Abstract

Human bone morphogenetic protein-2 (BMP2) plays an important role in the development of bone and cartilage, which functions as bone growth factor by interacting with its cognate type-I and type-II receptors (BMPR-I and BMPR-II) through conformational wrist epitope and linear knuckle epitope, respectively. Here, the intermolecular interaction between the BMP2 knuckle epitope and BMPR-II is investigated at structural level, from which a binding hotspot region is identified that is primarily responsible for the epitope recognition by BMPR-II. A KEH peptide covering the hotspot region exhibits a weak binding affinity (Kd = 78.6 ± 13.5 µM) to BMPR-II and a moderate osteogenic activity on human BMSCs (ALP = 135 ± 17% and 164 ± 21% at peptide concentrations 0.01 and 0.1 µg/ml, respectively). Quantitative structure-activity relationship (QSAR) is used to guide the rational optimization of KEH peptide. The strategy focuses on systematic design of the peptide’s non-key residues to derive a series of its promising mutants, which are then evaluated rigorously by using dynamics simulation and energetic analysis.

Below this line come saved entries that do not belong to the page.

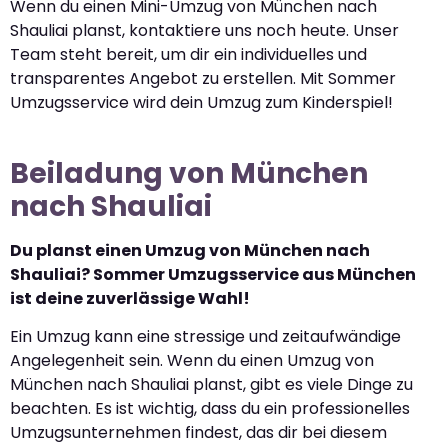
Wenn du einen Mini-Umzug von München nach
Shauliai planst, kontaktiere uns noch heute. Unser
Team steht bereit, um dir ein individuelles und
transparentes Angebot zu erstellen. Mit Sommer
Umzugsservice wird dein Umzug zum Kinderspiel!
Beiladung von München
nach Shauliai
Du planst einen Umzug von München nach
Shauliai? Sommer Umzugsservice aus München
ist deine zuverlässige Wahl!
Ein Umzug kann eine stressige und zeitaufwändige
Angelegenheit sein. Wenn du einen Umzug von
München nach Shauliai planst, gibt es viele Dinge zu
beachten. Es ist wichtig, dass du ein professionelles
Umzugsunternehmen findest, das dir bei diesem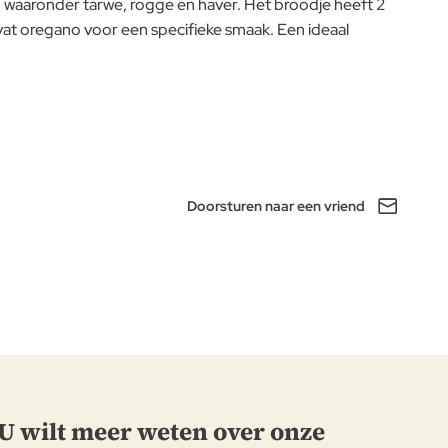
n, waaronder tarwe, rogge en haver. Het broodje heeft 2
bevat oregano voor een specifieke smaak. Een ideaal
Doorsturen naar een vriend
U wilt meer weten over onze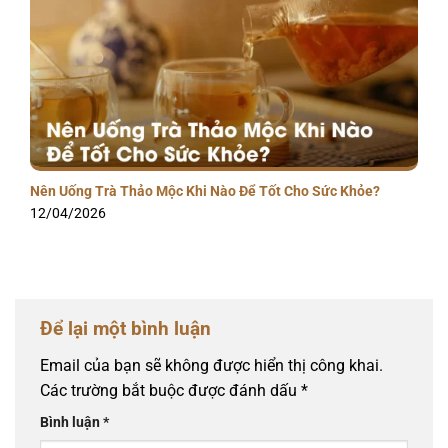
Nên Uống Trà Thảo Mộc Khi Nào Để Tốt Cho Sức Khỏe?
12/04/2026
Để lại một bình luận
Email của bạn sẽ không được hiển thị công khai.
Các trường bắt buộc được đánh dấu
*
Bình luận
*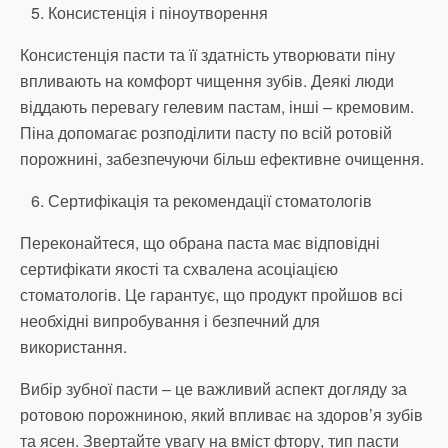
Консистенція і піноутворення
Консистенція пасти та її здатність утворювати піну
впливають на комфорт чищення зубів. Деякі люди
віддають перевагу гелевим пастам, інші – кремовим.
Піна допомагає розподілити пасту по всій ротовій
порожнині, забезпечуючи більш ефективне очищення.
Сертифікація та рекомендації стоматологів
Переконайтеся, що обрана паста має відповідні
сертифікати якості та схвалена асоціацією
стоматологів. Це гарантує, що продукт пройшов всі
необхідні випробування і безпечний для
використання.
Вибір зубної пасти – це важливий аспект догляду за
ротовою порожниною, який впливає на здоров’я зубів
та ясен. Звертайте увагу на вміст фтору, тип пасти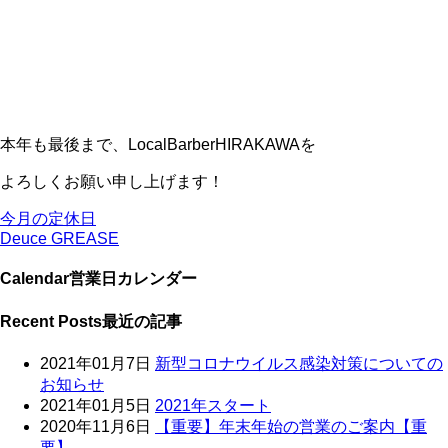
本年も最後まで、LocalBarberHIRAKAWAを
よろしくお願い申し上げます！
今月の定休日
Deuce GREASE
Calendar
営業日カレンダー
Recent Posts
最近の記事
2021年01月7日
新型コロナウイルス感染対策についての
お知らせ
2021年01月5日
2021年スタート
2020年11月6日
【重要】年末年始の営業のご案内【重
要】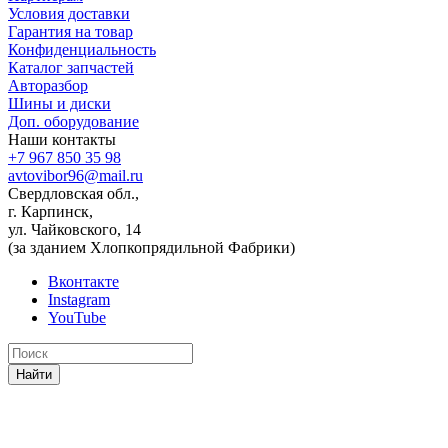
Условия доставки
Гарантия на товар
Конфиденциальность
Каталог запчастей
Авторазбор
Шины и диски
Доп. оборудование
Наши контакты
+7 967 850 35 98
avtovibor96@mail.ru
Свердловская обл.,
г. Карпинск,
ул. Чайковского, 14
(за зданием Хлопкопрядильной Фабрики)
Вконтакте
Instagram
YouTube
Найти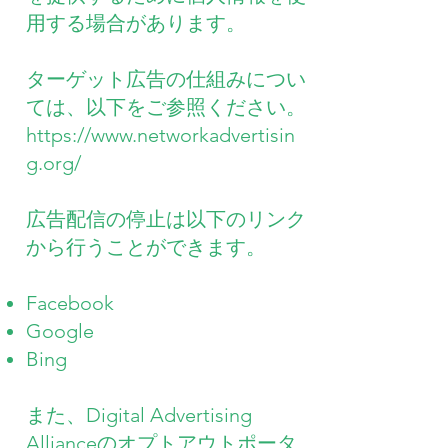
用する場合があります。
ターゲット広告の仕組みについ
ては、以下をご参照ください。
https://www.networkadvertisin
g.org/
広告配信の停止は以下のリンク
から行うことができます。
Facebook
Google
Bing
また、Digital Advertising
Allianceのオプトアウトポータ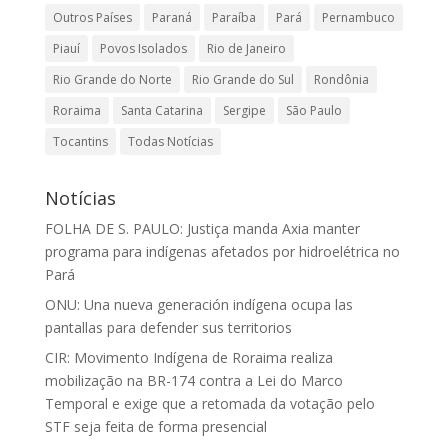
Outros Países
Paraná
Paraíba
Pará
Pernambuco
Piauí
Povos Isolados
Rio de Janeiro
Rio Grande do Norte
Rio Grande do Sul
Rondônia
Roraima
Santa Catarina
Sergipe
São Paulo
Tocantins
Todas Notícias
Notícias
FOLHA DE S. PAULO: Justiça manda Axia manter
programa para indígenas afetados por hidroelétrica no
Pará
ONU: Una nueva generación indígena ocupa las
pantallas para defender sus territorios
CIR: Movimento Indígena de Roraima realiza
mobilização na BR-174 contra a Lei do Marco
Temporal e exige que a retomada da votação pelo
STF seja feita de forma presencial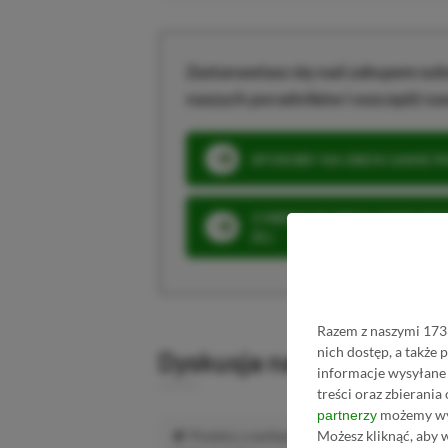
Zastanawiasz się nad zakupem subs
naszych poradników i oszczędź na
SPOSOBY NA XBOX GAME PAS
3 MIESIĄCE XBOX GAME PASS
ZŁ)
Razem z naszymi 1733
nich dostęp, a także
Dyskusja na temat wpis
informacje wysyłane 
treści oraz zbierania
możemy wyk
partnerzy
Możesz kliknąć, aby 
Prosimy o zachowanie kultury wypowiedzi.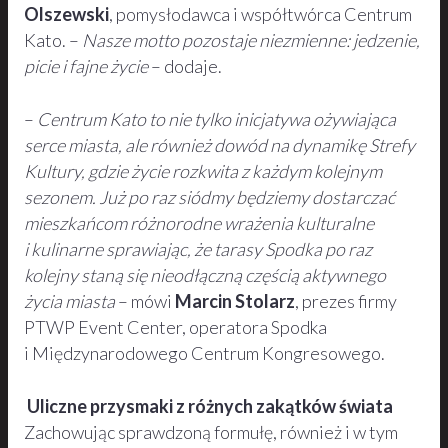
Olszewski
, pomysłodawca i współtwórca Centrum
Kato. –
Nasze motto pozostaje niezmienne: jedzenie,
picie i fajne życie
– dodaje.
–
Centrum Kato to nie tylko inicjatywa ożywiająca
serce miasta, ale również dowód na dynamikę Strefy
Kultury, gdzie życie rozkwita z każdym kolejnym
sezonem. Już po raz siódmy będziemy dostarczać
mieszkańcom różnorodne wrażenia kulturalne
i kulinarne sprawiając, że tarasy Spodka po raz
kolejny staną się nieodłączną częścią aktywnego
życia miasta
– mówi
Marcin Stolarz
, prezes firmy
PTWP Event Center, operatora Spodka
i Międzynarodowego Centrum Kongresowego.
Uliczne przysmaki z różnych zakątków świata
Zachowując sprawdzoną formułę, również i w tym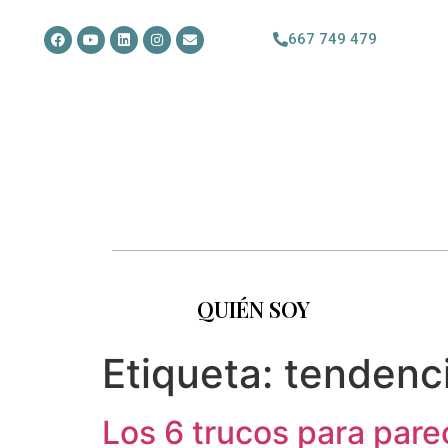
667 749 479
QUIÉN SOY
Etiqueta:
tendenc
Los 6 trucos para par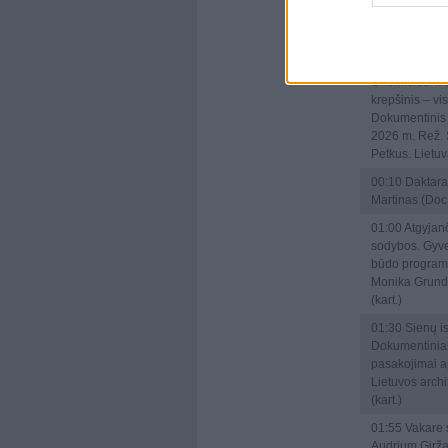
Pobedonoscev
Rastokaitė, V
Rumšas Jaunes
23:20
Valdem
Chomičius. M
krepšinis – vi
Dokumentinis 
2026 m. Rež. 
Petkus. Lietuva
00:10
Daktara
Martinas (Doc
01:00
Atgyjan
sodybos. Gyv
būdo program
Monika Grund
(kart.)
01:30
Sienų is
Dokumentinia
pasakojimai a
Lietuvos archi
(kart.)
01:55
Vakare 
Audrium Girž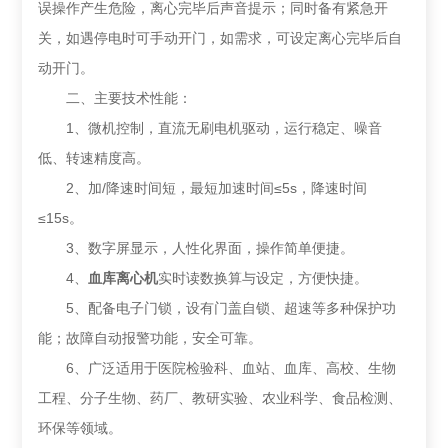
误操作产生危险，离心完毕后声音提示；同时备有紧急开
关，如遇停电时可手动开门，如需求，可设定离心完毕后自
动开门。
二、主要技术性能：
1、微机控制，直流无刷电机驱动，运行稳定、噪音
低、转速精度高。
2、加/降速时间短，最短加速时间≤5s，降速时间
≤15s。
3、数字屏显示，人性化界面，操作简单便捷。
4、
血库离心机
实时读数换算与设定，方便快捷。
5、配备电子门锁，设有门盖自锁、超速等多种保护功
能；故障自动报警功能，安全可靠。
6、广泛适用于医院检验科、血站、血库、高校、生物
工程、分子生物、药厂、教研实验、农业科学、食品检测、
环保等领域。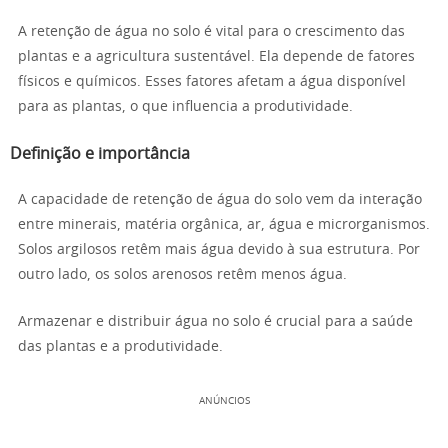
A retenção de água no solo é vital para o crescimento das
plantas e a agricultura sustentável. Ela depende de fatores
físicos e químicos. Esses fatores afetam a água disponível
para as plantas, o que influencia a produtividade.
Definição e importância
A capacidade de retenção de água do solo vem da interação
entre minerais, matéria orgânica, ar, água e microrganismos.
Solos argilosos retêm mais água devido à sua estrutura. Por
outro lado, os solos arenosos retêm menos água.
Armazenar e distribuir água no solo é crucial para a saúde
das plantas e a produtividade.
ANÚNCIOS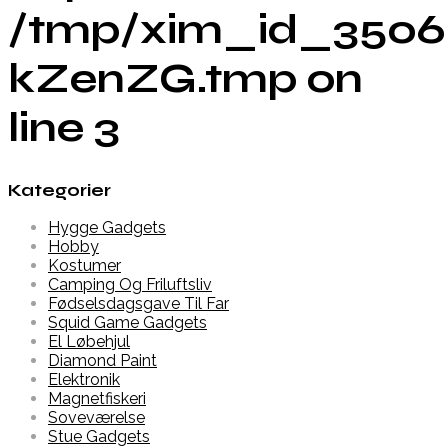
/tmp/xim_id_3506
kZenZG.tmp on
line 3
Kategorier
Hygge Gadgets
Hobby
Kostumer
Camping Og Friluftsliv
Fødselsdagsgave Til Far
Squid Game Gadgets
El Løbehjul
Diamond Paint
Elektronik
Magnetfiskeri
Soveværelse
Stue Gadgets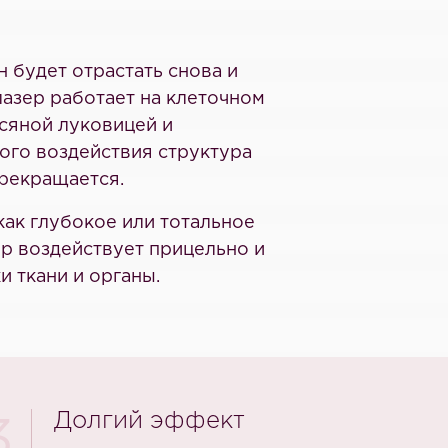
 будет отрастать снова и
лазер работает на клеточном
осяной луковицей и
ого воздействия структура
прекращается.
как глубокое или тотальное
р воздействует прицельно и
 ткани и органы.
Долгий эффект
3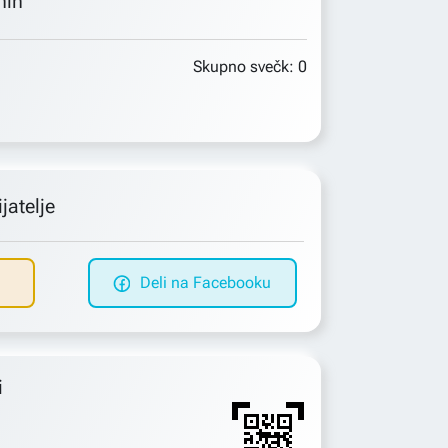
min
Skupno svečk:
0
jatelje
Deli na Facebooku
i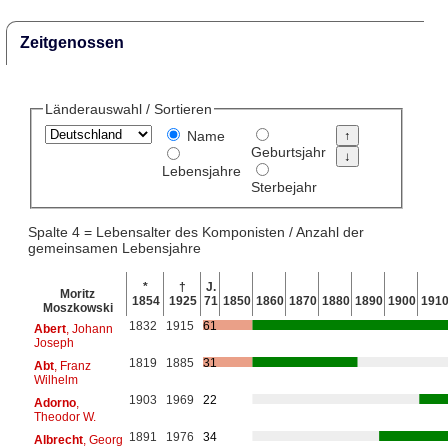
Zeitgenossen
Länderauswahl / Sortieren
Name
Geburtsjahr
Lebensjahre
Sterbejahr
Spalte 4 = Lebensalter des Komponisten / Anzahl der
gemeinsamen Lebensjahre
*
†
J.
Moritz
1854
1925
71
1850
1860
1870
1880
1890
1900
191
Moszkowski
1832
1915
61
Abert
, Johann
Joseph
1819
1885
31
Abt
, Franz
Wilhelm
1903
1969
22
Adorno
,
Theodor W.
1891
1976
34
Albrecht
, Georg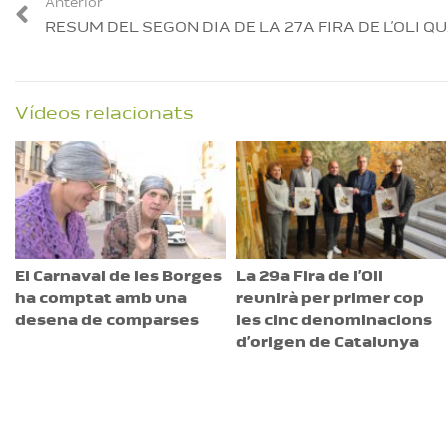
Anterior
RESUM DEL SEGON DIA DE LA 27A FIRA DE L’OLI Q
Vídeos relacionats
El Carnaval de les Borges
La 29a Fira de l’Oli
ha comptat amb una
reunirà per primer cop
desena de comparses
les cinc denominacions
d’origen de Catalunya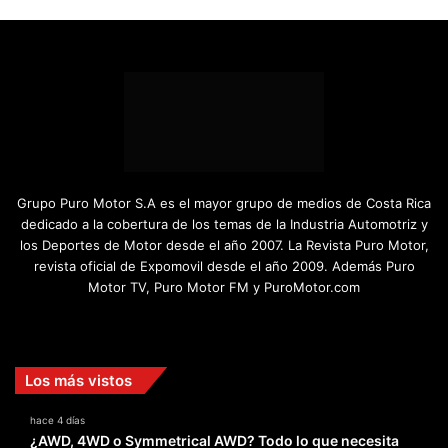
Grupo Puro Motor S.A es el mayor grupo de medios de Costa Rica
dedicado a la cobertura de los temas de la Industria Automotriz y
los Deportes de Motor desde el año 2007. La Revista Puro Motor,
revista oficial de Expomovil desde el año 2009. Además Puro
Motor TV, Puro Motor FM y PuroMotor.com
Facebook
X
YouTube
Instagram
TikTok
Los más vistos
hace 4 días
¿AWD, 4WD o Symmetrical AWD? Todo lo que necesita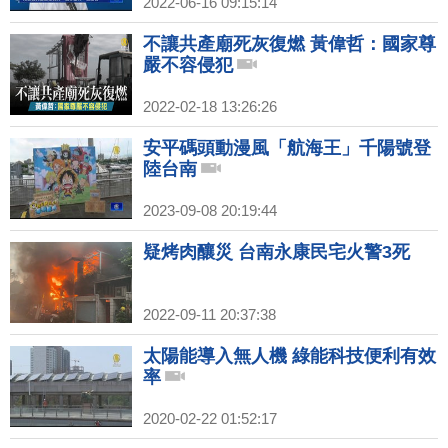
2022-06-16 09:15:14
不讓共產廟死灰復燃 黃偉哲：國家尊
嚴不容侵犯
2022-02-18 13:26:26
安平碼頭動漫風「航海王」千陽號登
陸台南
2023-09-08 20:19:44
疑烤肉釀災 台南永康民宅火警3死
2022-09-11 20:37:38
太陽能導入無人機 綠能科技便利有效
率
2020-02-22 01:52:17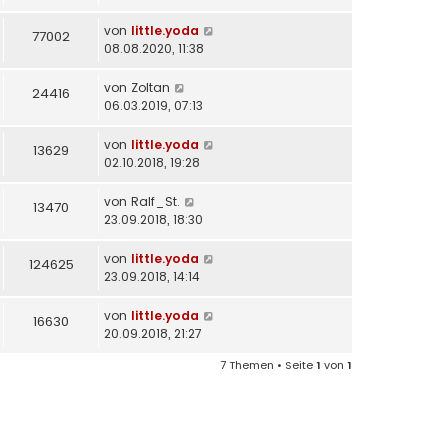
von
little.yoda
77002
08.08.2020, 11:38
von
Zoltan
24416
06.03.2019, 07:13
von
little.yoda
13629
02.10.2018, 19:28
von
Ralf_St.
13470
23.09.2018, 18:30
von
little.yoda
124625
23.09.2018, 14:14
von
little.yoda
16630
20.09.2018, 21:27
7 Themen • Seite
1
von
1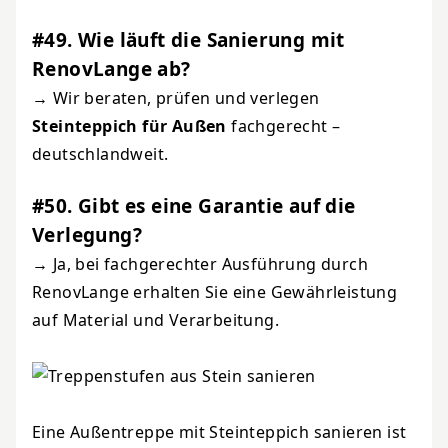
#49. Wie läuft die Sanierung mit
RenovLange ab?
→ Wir beraten, prüfen und verlegen
Steinteppich für Außen
fachgerecht –
deutschlandweit.
#50. Gibt es eine Garantie auf die
Verlegung?
→ Ja, bei fachgerechter Ausführung durch
RenovLange erhalten Sie eine Gewährleistung
auf Material und Verarbeitung.
Eine Außentreppe mit Steinteppich sanieren ist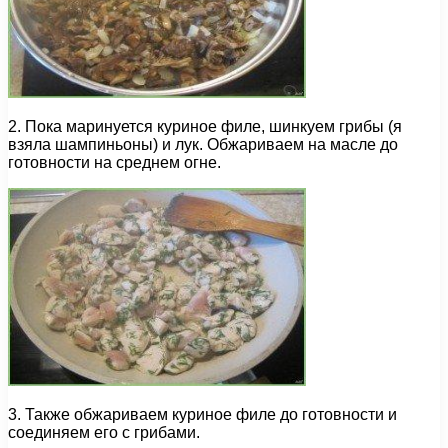
2. Пока маринуется куриное филе, шинкуем грибы (я
взяла шампиньоны) и лук. Обжариваем на масле до
готовности на среднем огне.
3. Также обжариваем куриное филе до готовности и
соединяем его с грибами.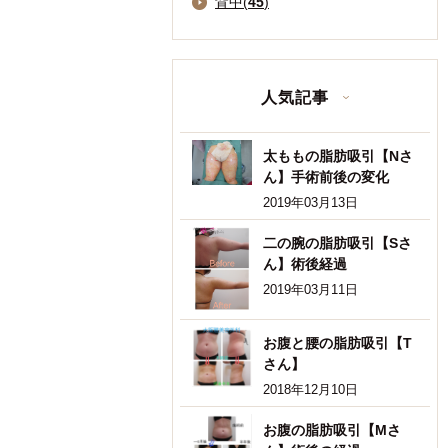
背中(
45
)
人気記事
太ももの脂肪吸引【Nさ
ん】手術前後の変化
2019年03月13日
二の腕の脂肪吸引【Sさ
ん】術後経過
2019年03月11日
お腹と腰の脂肪吸引【T
さん】
2018年12月10日
お腹の脂肪吸引【Mさ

Consequently, totally ten designed peptide mutants are tested in vitro at molecular and cellular levels; most of them are determined to exhibit an increased or comparable affinity/activity relative to the native KEH peptide and knuckle epitope. In particular, the KEH-p7 peptide is found to have a satisfactory profile with Kd = 9.6 ± 1.2 µM and ALP = 178 ± 24% and 235 ± 32% at peptide concentrations 0.01 and 0.1 µg/ml, respectively. Structural analysis reveals a complicated noncovalent network of hydrogen bonds, hydrophobic forces and stacking interactions across the complex interface of BMPR-II with KEH-p7, conferring both stability and specificity to the receptor–peptide interaction.